*** Opening of Record extracts ***

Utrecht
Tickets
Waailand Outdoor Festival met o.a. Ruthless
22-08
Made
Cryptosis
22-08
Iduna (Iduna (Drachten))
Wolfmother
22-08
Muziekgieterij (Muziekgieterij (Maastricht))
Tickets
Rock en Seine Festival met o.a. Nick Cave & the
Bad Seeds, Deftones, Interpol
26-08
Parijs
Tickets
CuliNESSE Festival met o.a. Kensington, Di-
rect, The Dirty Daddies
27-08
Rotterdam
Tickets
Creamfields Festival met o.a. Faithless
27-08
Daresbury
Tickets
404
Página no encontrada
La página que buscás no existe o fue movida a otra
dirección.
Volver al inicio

*** Close of Record extracts ***

#### Work to be completed:
Reproduce only the lines running from the one with "Página no encontrada" through the final line of the listing above, both ends included.

#### Response to this task:
Página no encontrada
La página que buscás no existe o fue movida a otra
dirección.
Volver al inicio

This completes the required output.